News Release

UT Southwestern team isolates key protein in transforming excess glucose into fat

Peer-Reviewed Publication

UT Southwestern Medical Center

DALLAS - July 31, 2001 - A biochemistry team from the Department of Veterans Affairs and UT Southwestern Medical Center at Dallas has identified a glucose-sensitive protein that translates excessively high-carbohydrate intake into body fat, especially when combined with a sedentary lifestyle.

"Once upon a time, we thought hormones directed this long-term control of metabolism. Turns out, diet also plays a major role," said Dr. Kosaku "Ko" Uyeda, a UT Southwestern professor of biochemistry and research career scientist at the Dallas Veterans Affairs Medical Center.

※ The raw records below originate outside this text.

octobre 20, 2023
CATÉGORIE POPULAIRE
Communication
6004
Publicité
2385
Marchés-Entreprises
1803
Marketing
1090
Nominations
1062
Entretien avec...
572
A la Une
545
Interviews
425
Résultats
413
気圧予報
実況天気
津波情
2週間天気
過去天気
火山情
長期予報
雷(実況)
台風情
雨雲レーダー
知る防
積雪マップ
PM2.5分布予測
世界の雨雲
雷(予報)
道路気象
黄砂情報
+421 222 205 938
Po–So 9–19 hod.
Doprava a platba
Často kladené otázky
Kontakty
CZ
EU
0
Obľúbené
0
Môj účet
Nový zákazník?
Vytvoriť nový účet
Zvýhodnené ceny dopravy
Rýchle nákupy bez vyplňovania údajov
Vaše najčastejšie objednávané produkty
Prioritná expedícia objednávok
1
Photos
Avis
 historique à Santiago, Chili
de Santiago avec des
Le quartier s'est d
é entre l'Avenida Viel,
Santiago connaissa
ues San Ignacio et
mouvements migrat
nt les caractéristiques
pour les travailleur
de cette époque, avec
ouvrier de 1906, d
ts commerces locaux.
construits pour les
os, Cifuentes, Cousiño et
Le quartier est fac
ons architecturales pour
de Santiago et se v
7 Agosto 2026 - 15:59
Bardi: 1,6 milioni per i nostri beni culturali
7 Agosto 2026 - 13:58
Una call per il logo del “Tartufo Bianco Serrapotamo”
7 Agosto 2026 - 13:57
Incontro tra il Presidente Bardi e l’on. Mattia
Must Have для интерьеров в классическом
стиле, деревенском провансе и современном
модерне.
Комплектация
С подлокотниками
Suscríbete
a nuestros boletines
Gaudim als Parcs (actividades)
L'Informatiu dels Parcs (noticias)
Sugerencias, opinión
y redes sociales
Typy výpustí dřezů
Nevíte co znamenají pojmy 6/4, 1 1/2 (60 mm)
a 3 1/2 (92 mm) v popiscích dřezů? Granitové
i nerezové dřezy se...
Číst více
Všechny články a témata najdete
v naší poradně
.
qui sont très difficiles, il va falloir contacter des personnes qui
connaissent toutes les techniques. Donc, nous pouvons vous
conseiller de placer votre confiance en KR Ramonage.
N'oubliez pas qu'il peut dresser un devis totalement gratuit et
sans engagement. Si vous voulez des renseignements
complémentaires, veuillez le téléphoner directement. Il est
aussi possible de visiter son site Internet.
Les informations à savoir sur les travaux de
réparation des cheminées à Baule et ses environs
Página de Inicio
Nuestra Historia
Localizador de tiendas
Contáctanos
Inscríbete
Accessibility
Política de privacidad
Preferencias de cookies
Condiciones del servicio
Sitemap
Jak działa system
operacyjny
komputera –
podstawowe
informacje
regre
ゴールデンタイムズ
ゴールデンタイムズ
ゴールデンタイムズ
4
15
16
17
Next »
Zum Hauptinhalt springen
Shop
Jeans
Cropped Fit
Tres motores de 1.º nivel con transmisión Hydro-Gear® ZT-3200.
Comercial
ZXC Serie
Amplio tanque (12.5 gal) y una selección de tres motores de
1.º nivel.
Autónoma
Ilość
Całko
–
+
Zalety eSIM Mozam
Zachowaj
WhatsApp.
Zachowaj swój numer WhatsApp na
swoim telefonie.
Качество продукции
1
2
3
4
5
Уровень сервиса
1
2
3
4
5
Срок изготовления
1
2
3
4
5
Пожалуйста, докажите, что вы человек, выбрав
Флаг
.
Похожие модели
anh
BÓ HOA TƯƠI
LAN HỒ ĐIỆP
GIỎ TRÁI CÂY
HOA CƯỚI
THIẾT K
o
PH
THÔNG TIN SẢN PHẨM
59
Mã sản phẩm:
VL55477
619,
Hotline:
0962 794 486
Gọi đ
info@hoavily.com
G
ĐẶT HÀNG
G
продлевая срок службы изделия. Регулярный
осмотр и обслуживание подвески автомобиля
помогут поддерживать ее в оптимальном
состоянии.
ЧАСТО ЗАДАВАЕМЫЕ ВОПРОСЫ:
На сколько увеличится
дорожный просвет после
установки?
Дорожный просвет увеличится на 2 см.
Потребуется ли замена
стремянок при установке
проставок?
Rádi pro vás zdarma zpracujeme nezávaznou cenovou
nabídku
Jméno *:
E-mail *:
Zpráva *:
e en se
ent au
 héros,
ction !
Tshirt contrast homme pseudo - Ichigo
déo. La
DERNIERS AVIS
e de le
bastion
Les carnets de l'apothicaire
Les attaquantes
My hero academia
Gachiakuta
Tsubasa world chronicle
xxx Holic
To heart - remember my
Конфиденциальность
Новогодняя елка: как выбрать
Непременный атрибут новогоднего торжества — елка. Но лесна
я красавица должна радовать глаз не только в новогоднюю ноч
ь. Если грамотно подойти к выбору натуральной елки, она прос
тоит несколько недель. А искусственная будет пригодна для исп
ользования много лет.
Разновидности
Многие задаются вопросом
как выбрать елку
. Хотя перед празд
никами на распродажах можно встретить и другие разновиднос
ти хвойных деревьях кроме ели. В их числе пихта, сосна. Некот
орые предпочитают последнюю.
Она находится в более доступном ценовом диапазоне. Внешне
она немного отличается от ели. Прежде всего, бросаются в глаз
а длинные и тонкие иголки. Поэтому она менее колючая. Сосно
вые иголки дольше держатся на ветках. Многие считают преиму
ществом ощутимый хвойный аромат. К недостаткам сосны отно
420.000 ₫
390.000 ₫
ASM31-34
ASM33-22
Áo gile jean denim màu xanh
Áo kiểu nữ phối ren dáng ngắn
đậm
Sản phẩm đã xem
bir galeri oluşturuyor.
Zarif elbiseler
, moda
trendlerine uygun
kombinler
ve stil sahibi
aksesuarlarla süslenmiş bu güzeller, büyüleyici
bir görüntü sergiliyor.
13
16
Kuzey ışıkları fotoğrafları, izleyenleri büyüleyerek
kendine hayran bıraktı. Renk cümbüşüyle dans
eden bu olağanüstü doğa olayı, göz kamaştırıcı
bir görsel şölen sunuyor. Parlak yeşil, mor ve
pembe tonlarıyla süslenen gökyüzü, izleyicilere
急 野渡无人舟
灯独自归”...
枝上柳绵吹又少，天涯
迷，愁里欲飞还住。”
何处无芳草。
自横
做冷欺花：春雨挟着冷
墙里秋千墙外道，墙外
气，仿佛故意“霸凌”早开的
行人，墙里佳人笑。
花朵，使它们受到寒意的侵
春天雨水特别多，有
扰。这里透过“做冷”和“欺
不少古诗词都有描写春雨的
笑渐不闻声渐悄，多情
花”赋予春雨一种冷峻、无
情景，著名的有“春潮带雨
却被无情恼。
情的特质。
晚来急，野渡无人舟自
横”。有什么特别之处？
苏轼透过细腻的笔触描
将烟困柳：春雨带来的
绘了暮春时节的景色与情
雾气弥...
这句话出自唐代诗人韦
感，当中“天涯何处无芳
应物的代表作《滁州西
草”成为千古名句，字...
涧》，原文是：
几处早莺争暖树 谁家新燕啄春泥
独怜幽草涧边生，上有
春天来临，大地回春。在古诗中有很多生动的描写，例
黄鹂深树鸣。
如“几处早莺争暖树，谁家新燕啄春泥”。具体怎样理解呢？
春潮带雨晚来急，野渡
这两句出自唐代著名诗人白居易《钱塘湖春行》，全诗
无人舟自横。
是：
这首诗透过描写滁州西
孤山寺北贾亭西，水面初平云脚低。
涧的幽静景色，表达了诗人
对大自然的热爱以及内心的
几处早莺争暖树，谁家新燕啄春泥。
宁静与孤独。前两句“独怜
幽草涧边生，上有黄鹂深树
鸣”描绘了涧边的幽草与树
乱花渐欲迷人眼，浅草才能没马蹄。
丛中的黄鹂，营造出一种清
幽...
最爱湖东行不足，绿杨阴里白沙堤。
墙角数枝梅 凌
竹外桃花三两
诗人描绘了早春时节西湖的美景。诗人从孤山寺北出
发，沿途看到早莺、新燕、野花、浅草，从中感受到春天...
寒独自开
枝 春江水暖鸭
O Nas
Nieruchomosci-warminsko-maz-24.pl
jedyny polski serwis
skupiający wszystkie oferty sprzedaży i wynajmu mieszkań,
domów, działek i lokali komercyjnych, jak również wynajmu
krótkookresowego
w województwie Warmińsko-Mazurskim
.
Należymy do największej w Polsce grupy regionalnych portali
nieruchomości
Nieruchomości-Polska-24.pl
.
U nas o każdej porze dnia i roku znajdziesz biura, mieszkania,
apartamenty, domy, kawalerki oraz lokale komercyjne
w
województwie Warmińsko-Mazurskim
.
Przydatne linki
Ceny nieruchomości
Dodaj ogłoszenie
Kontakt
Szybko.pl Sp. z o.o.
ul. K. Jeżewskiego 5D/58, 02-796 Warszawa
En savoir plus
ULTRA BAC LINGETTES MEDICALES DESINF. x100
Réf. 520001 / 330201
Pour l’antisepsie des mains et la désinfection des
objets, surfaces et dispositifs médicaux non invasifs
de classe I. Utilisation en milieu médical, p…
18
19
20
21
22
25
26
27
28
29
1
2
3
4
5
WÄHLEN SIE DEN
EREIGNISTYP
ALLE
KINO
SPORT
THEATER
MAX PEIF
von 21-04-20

Uyeda and his UT Southwestern colleagues reported in today's issue of the Proceedings of the National Academy of Sciences that they isolated the glucose-sensitive protein, dubbed the carbohydrate response element-binding protein (ChREBP), that triggers the long-term process of transforming excess dietary carbohydrates into fat. They used rat livers in their study, but the results are believed to reflect the human body's functions.

When people eat desserts, pasta, potatoes or other sugar- and starch-laden foods beyond the body's energy and nutritional needs, these carbohydrates become a flood of glucose, and the liver converts the surplus glucose to fat, Uyeda said.

At some point, the glucose reaches a level that signals the ChRE-binding protein to start a chain-reaction along a series of genes that, in turn, activate the synthesis of a dozen enzymes that catalyze the transformation of the excess glucose into fat to be stored in the body, he said.

"Eventually, from this line of ongoing research, it should be feasible to design a drug that will inhibit the protein's response to excess glucose and may enable us to eat all the carbohydrates we want, without getting fat," Uyeda said. "The drug would be able to slow the conversion of carbohydrates to fat, perhaps matching the body's needs. Hopefully, the body would be able to excrete or burn the excess glucose."

Identifying the protein itself was a breakthrough, but Uyeda said the lab work also revealed how this protein factor binds to a specific gene's DNA and how hormones and glucose control the gene's biological activity.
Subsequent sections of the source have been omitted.